TASK DESCRIPTION =
I'd like the entries repeated exactly, pictures omitted.

Page images and extracted text:

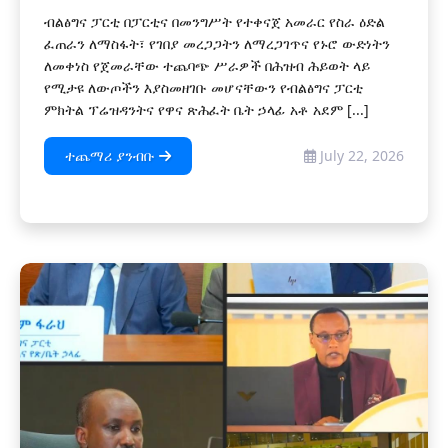
ብልፅግና ፓርቲ በፓርቲና በመንግሥት የተቀናጀ አመራር የስራ ዕድል
ፈጠራን ለማስፋት፣ የገበያ መረጋጋትን ለማረጋገጥና የኑሮ ውድነትን
ለመቀነስ የጀመራቸው ተጨባጭ ሥራዎች በሕዝብ ሕይወት ላይ
የሚታዩ ለውጦችን እያስመዘገቡ መሆናቸውን የብልፅግና ፓርቲ
ምክትል ፕሬዝዳንትና የዋና ጽሕፈት ቤት ኃላፊ አቶ አደም [...]
ተጨማሪ ያንብቡ
July 22, 2026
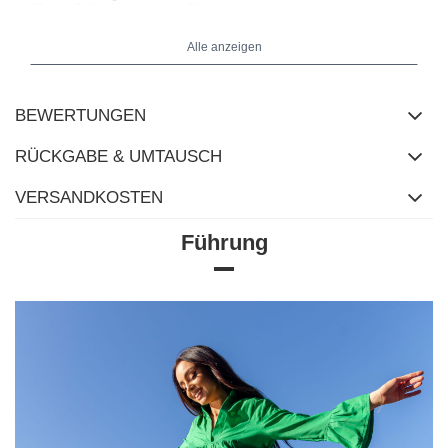
73 cm, Taille 64 cm, Hüfte 91 cm.
Alle anzeigen
BEWERTUNGEN
RÜCKGABE & UMTAUSCH
VERSANDKOSTEN
Führung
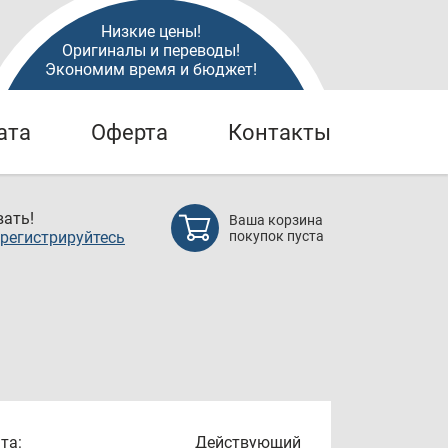
Низкие цены!
Оригиналы и переводы!
Экономим время и бюджет!
ата
Оферта
Контакты
ать!
Ваша корзина
регистрируйтесь
покупок пуста
та:
Действующий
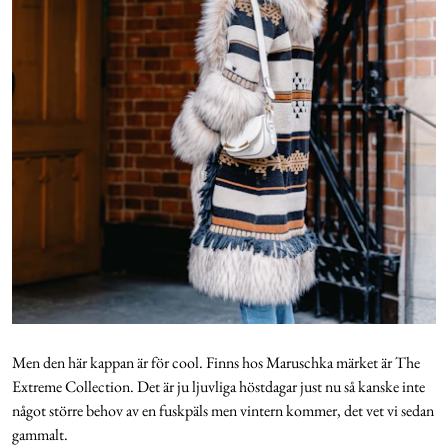
Men den här kappan är för cool. Finns hos Maruschka märket är The
Extreme Collection. Det är ju ljuvliga höstdagar just nu så kanske inte
något större behov av en fuskpäls men vintern kommer, det vet vi sedan
gammalt.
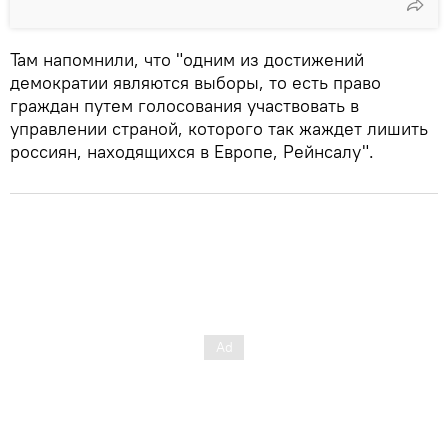
Там напомнили, что "одним из достижений
демократии являются выборы, то есть право
граждан путем голосования участвовать в
управлении страной, которого так жаждет лишить
россиян, находящихся в Европе, Рейнсалу".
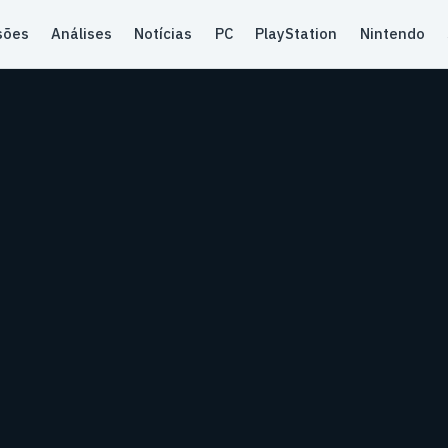
sões
Análises
Notícias
PC
PlayStation
Nintendo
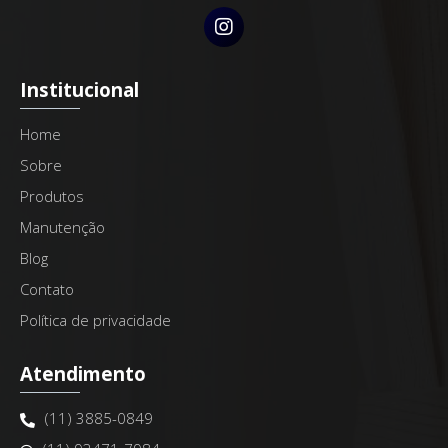
Institucional
Home
Sobre
Produtos
Manutenção
Blog
Contato
Política de privacidade
Atendimento
(11) 3885-0849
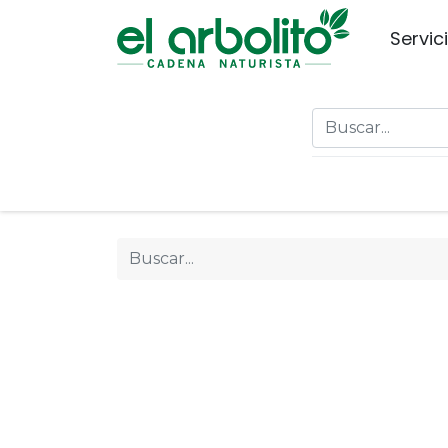
Servic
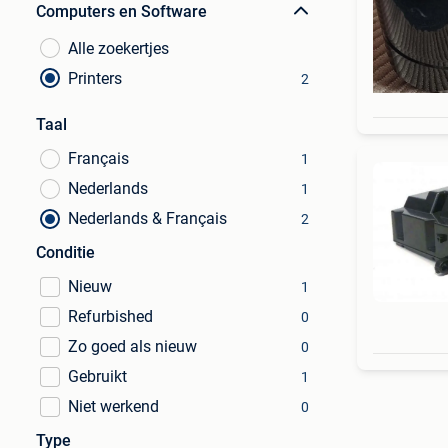
Computers en Software
Alle zoekertjes
Printers
2
Taal
Français
1
Nederlands
1
Nederlands & Français
2
Conditie
Nieuw
1
Refurbished
0
Zo goed als nieuw
0
Gebruikt
1
Niet werkend
0
Type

RESULT OF THE TASK =
ብልፅግና ፓርቲ በፓርቲና በመንግሥት የተቀናጀ አመራር የስራ ዕድል
ፈጠራን ለማስፋት፣ የገበያ መረጋጋትን ለማረጋገጥና የኑሮ ውድነትን
ለመቀነስ የጀመራቸው ተጨባጭ ሥራዎች በሕዝብ ሕይወት ላይ
የሚታዩ ለውጦችን እያስመዘገቡ መሆናቸውን የብልፅግና ፓርቲ
ምክትል ፕሬዝዳንትና የዋና ጽሕፈት ቤት ኃላፊ አቶ አደም [...]
ተጨማሪ ያንብቡ
July 22, 2026
73 cm, Taille 64 cm, Hüfte 91 cm.
Alle anzeigen
BEWERTUNGEN
RÜCKGABE & UMTAUSCH
VERSANDKOSTEN
Führung
Низкие цены!
Оригиналы и переводы!
Экономим время и бюджет!
ата
Оферта
Контакты
ать!
Ваша корзина
регистрируйтесь
покупок пуста
та:
Действующий
Men den här kappan är för cool. Finns hos Maruschka märket är The
Extreme Collection. Det är ju ljuvliga höstdagar just nu så kanske inte
något större behov av en fuskpäls men vintern kommer, det vet vi sedan
gammalt.
Там напомнили, что "одним из достижений
демократии являются выборы, то есть право
граждан путем голосования участвовать в
управлении страной, которого так жаждет лишить
россиян, находящихся в Европе, Рейнсалу".
sões
Análises
Notícias
PC
PlayStation
Nintendo
Institucional
Home
Sobre
Produtos
Manutenção
Blog
Contato
Política de privacidade
Atendimento
(11) 3885-0849
Servic
Computers en Software
Alle zoekertjes
Printers
2
Taal
Français
1
Nederlands
1
Nederlands & Français
2
Conditie
Nieuw
1
Refurbished
0
Zo goed als nieuw
0
Gebruikt
1
Niet werkend
0
Type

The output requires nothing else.